╔══

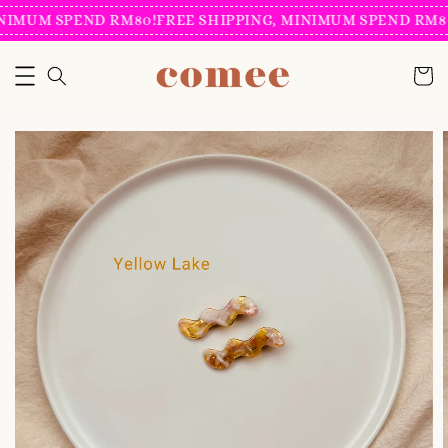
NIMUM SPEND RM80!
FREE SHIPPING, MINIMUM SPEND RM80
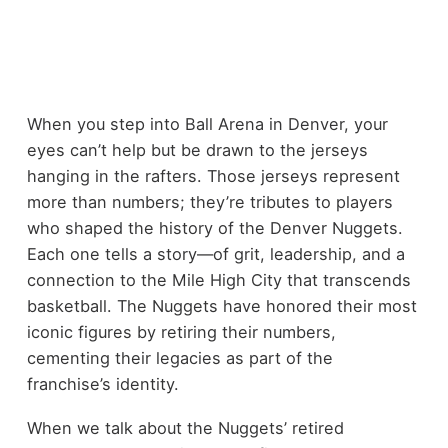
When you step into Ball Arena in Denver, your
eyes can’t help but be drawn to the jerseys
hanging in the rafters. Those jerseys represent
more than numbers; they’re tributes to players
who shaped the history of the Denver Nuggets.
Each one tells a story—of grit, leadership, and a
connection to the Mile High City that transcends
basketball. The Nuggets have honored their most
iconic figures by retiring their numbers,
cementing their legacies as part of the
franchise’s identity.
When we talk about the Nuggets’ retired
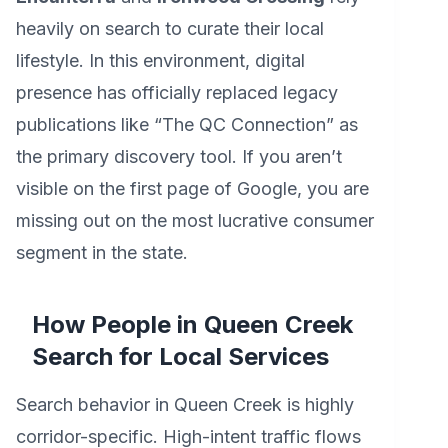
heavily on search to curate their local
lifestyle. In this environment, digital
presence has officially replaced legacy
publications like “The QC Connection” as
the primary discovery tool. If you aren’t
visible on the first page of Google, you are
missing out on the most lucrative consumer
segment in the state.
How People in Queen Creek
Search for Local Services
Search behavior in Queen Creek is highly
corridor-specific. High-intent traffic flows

╚══

(Directions for this task): Would you return exactly the lines from the one containing "the primary discovery tool. If you aren’t" through the end of the listing, both included, and only them?

(Answer):
the primary discovery tool. If you aren’t
visible on the first page of Google, you are
missing out on the most lucrative consumer
segment in the state.
How People in Queen Creek
Search for Local Services
Search behavior in Queen Creek is highly
corridor-specific. High-intent traffic flows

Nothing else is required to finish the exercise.